Howard didn't put benefits ahead of profits. But he didn't put profits first either. He started tackling both problems simultaneously. When we sat down to talk, I asked him how he took his very first steps.

HOFFMAN: Because of your experience at home with your father, did you say from the beginning the way that we're going to think about employees as partners? What did the startup part of that journey look like?

SCHULTZ: I have many of these old journals that I kept. I wrote something early on about the business plan of this new company was going to be to achieve the fragile balance between profit and conscience, and then underneath that I started thinking about what does that really mean?

What's important to understand is we had no money to build a traditional marketing, or advertising, or PR, we had none of that and so we defined the brand by the experience in our stores. And we said early on that the equity of the brand would be defined by the managers and leaders of the company exceeding the expectations of our people, so that they could exceed the expectations of the customer. And because coffee is so personal and it's frequent, we had an opportunity to create an intimacy with the customer that built the equity of the brand.

HOFFMAN: Notice the way Howard turns a constraint into an advantage. He doesn't brood over his non-existent marketing budget. He turns it into an asset. In fact, it becomes the justification for investing in his team, which is what he wanted to do in the first place. As a small, underfunded company, it would be easy -- and typical -- to just say: "I'll take care of my people later." It's more innovative to say, "I'll find a way to take care of them now, by making sure that it makes my business stronger."

A little back story might be useful here. I called Howard the Founder of Starbucks, but this isn't technically true. Howard joined a company called Starbucks in 1982. At that point, it was a small coffee roasting company with several stores. They didn't serve cups of coffee, much less venti, no-whip, double-pump hazelnut lattes. Howard started as director of retail operations and marketing.

At that time, the idea of innovative coffee sounded like an oxymoron. On par with saying, "innovative shrimp" or "innovative pork ears."

That is, until Howard attended a trade show in Milan and a whole world of innovations unfurled before his eyes and underneath his nose.

It was 1983, four years before Howard would become CEO of Starbucks. And this trip is now part of company lore.

SCHULTZ: I went to Milan, to this trade show, I would walk to the fair and as I was walking I became enamored with the fact that on every street there was two or three coffee bars. What I witnessed was the romance, the theater and, to use your word, the joy of espresso.

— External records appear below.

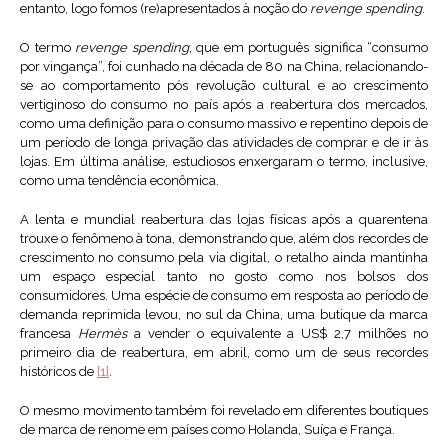
entanto, logo fomos (re)apresentados à noção do
revenge spending
.
O termo
revenge spending
, que em português significa “consumo
por vingança”, foi cunhado na década de 80 na China, relacionando-
se ao comportamento pós revolução cultural e ao crescimento
vertiginoso do consumo no país após a reabertura dos mercados,
como uma definição para o consumo massivo e repentino depois de
um período de longa privação das atividades de comprar e de ir às
lojas. Em última análise, estudiosos enxergaram o termo, inclusive,
como uma tendência econômica.
A lenta e mundial reabertura das lojas físicas após a quarentena
trouxe o fenômeno à tona, demonstrando que, além dos recordes de
crescimento no consumo pela via digital, o retalho ainda mantinha
um espaço especial tanto no gosto como nos bolsos dos
consumidores. Uma espécie de consumo em resposta ao período de
demanda reprimida levou, no sul da China, uma butique da marca
francesa
Hermès
a vender o equivalente a US$ 2,7 milhões no
primeiro dia de reabertura, em abril, como um de seus recordes
históricos de
[1]
.
O mesmo movimento também foi revelado em diferentes boutiques
de marca de renome em países como Holanda, Suíça e França.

I would go back to these coffee bars every day I was in Italy and I began to witness something: I would see the same people who were doing this routinely. They didn't know each other, but there was a camaraderie between them because there was a sense of place, a sense of community and there was human connection over coffee.

HOFFMAN: Howard soon recommended to the owners that they open a cafe -- to cultivate this human connection over coffee. They weren't interested at first. But he persuaded them to test the waters with a single cafe. Five years later, he had the chance to fully realize his vision. The company had expanded to acquire Peet's Coffee, based in Berkeley, California. They were over-extended, and the owners decided to sell Starbucks.

SCHULTZ: The founder came to me and said, "We're not going to be able to keep both companies. I want to sell Starbucks, and you're the natural person that I would trust to buy it," and I said, "That's fantastic news, but I have no money."